One thing I will never be comfortable with is the ><<=>= being prefixed. The order messes with my mind. interesting because I don't have similar issues with division or subtraction, just lessthan/greaterthan
they all accept varargs though, you can't easily get that semantics w/o prefixed syntax
One trick I heard of is to mentally think of them as:
< are-the-following-ordered-from-least-to-greatest?
> are-the-following-ordered-from-greatest-to-least?
etcLike if you imagine the shape of the operator as a picture of the shape the “heights” of the quantities.
Crocodiles always eat the biggest number
@manutter51 That’s nice, so basically “ascending?” and “descending?” respectively I guess
Yeah, it’s the only way I can keep them straight, hat’s off to whoever came up with that.
I picture a little skier going either uphill < or downhill > on the top of the bracket and that helps me.
If I forget, I just mentally move the operator past the first argument and then it becomes clear to me.

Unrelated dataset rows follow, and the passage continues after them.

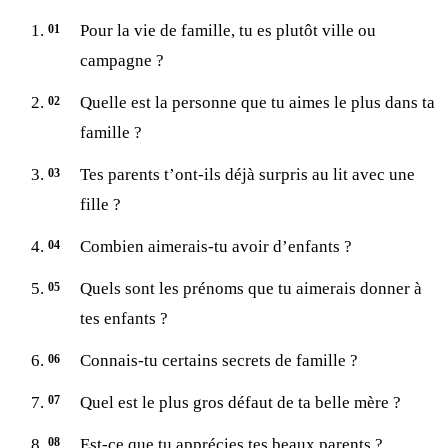
Pour la vie de famille, tu es plutôt ville ou
campagne ?
Quelle est la personne que tu aimes le plus dans ta
famille ?
Tes parents t’ont-ils déjà surpris au lit avec une
fille ?
Combien aimerais-tu avoir d’enfants ?
Quels sont les prénoms que tu aimerais donner à
tes enfants ?
Connais-tu certains secrets de famille ?
Quel est le plus gros défaut de ta belle mère ?
Est-ce que tu apprécies tes beaux parents ?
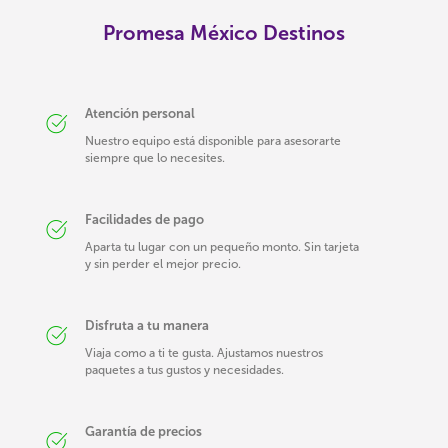
Promesa México Destinos
Atención personal
Nuestro equipo está disponible para asesorarte
siempre que lo necesites.
Facilidades de pago
Aparta tu lugar con un pequeño monto. Sin tarjeta
y sin perder el mejor precio.
Disfruta a tu manera
Viaja como a ti te gusta. Ajustamos nuestros
paquetes a tus gustos y necesidades.
Garantía de precios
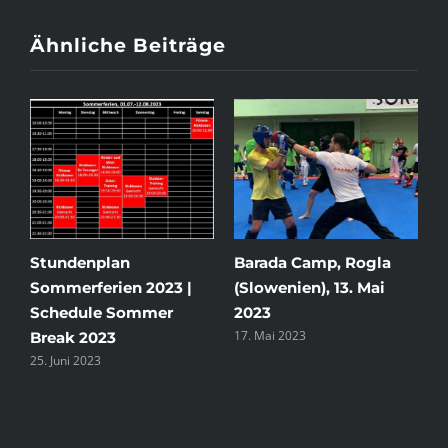
Ähnliche Beiträge
Stundenplan
Barada Camp, Rogla
K
2
Sommerferien 2023 |
(Slowenien), 13. Mai
Schedule Sommer
2023
17. Mai 2023
Break 2023
25. Juni 2023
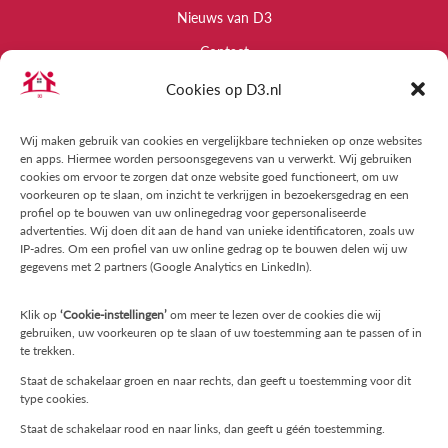
Nieuws van D3
Contact
Cookies op D3.nl
Informatie
Raad van commissarissen
Wij maken gebruik van cookies en vergelijkbare technieken op onze websites
en apps. Hiermee worden persoonsgegevens van u verwerkt. Wij gebruiken
Kwaliteit
cookies om ervoor te zorgen dat onze website goed functioneert, om uw
voorkeuren op te slaan, om inzicht te verkrijgen in bezoekersgedrag en een
Algemene Voorwaarden
profiel op te bouwen van uw onlinegedrag voor gepersonaliseerde
advertenties. Wij doen dit aan de hand van unieke identificatoren, zoals uw
Privacyregelement
IP-adres. Om een profiel van uw online gedrag op te bouwen delen wij uw
gegevens met 2 partners (Google Analytics en LinkedIn).
Vertrouwenspersoon
Klachtenprocedure
Klik op
‘Cookie-instellingen’
om meer te lezen over de cookies die wij
gebruiken, uw voorkeuren op te slaan of uw toestemming aan te passen of in
Klachtenprocedure Trainingen en Workshops
te trekken.
Cookiebeleid (EU)
Staat de schakelaar groen en naar rechts, dan geeft u toestemming voor dit
type cookies.
Contact
Staat de schakelaar rood en naar links, dan geeft u géén toestemming.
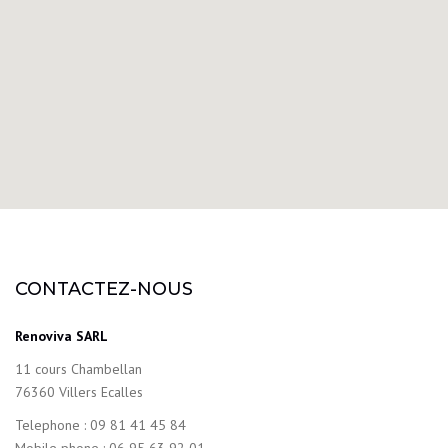
CONTACTEZ-NOUS
Renoviva SARL
11 cours Chambellan
76360 Villers Ecalles
Telephone : 09 81 41 45 84
Mobile phone : 06 95 63 92 01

lol, that's exactly what i do too 🙂
I like how this community (Rich) has turned "hammock" into a verb 😄 https://clojurians.slack.com/archives/C03S1KBA2/p1601648356409300
Just noodling in my brain now
How would I deploy a service that does its work on the filesystem in an environment where the filesystem if often destroyed
and is it worth the trouble
Maybe use something like https://aws.amazon.com/efs/ if the perf characteristics are sufficient for you
you can mount EFS into a Lambda now
Hey there peeps! Not sure on which channel to ask but do you write scripts in Clojure or some other lisp dialect? I want to write a script to sync my home directory with some directory on external HDD using rsync or similar tool. But also I want to exclude some files and directories. I know I can write a simple bash script but I want to explore other possibilities and I want to have fun. 😄
I have not used it myself, but you might want to check out babashka https://github.com/borkdude/babashka. Also there is a #babashka channel here. If you have a system with a JVM installed, and the Clojure CLI tools, you can also write a single-file Clojure/JVM program like this: https://github.com/jafingerhut/dotfiles/blob/master/bin/clj-check-added-metadata. (only the first few lines of that file are necessary to adapt for another script -- I do not currently have a shorter example that uses that approach)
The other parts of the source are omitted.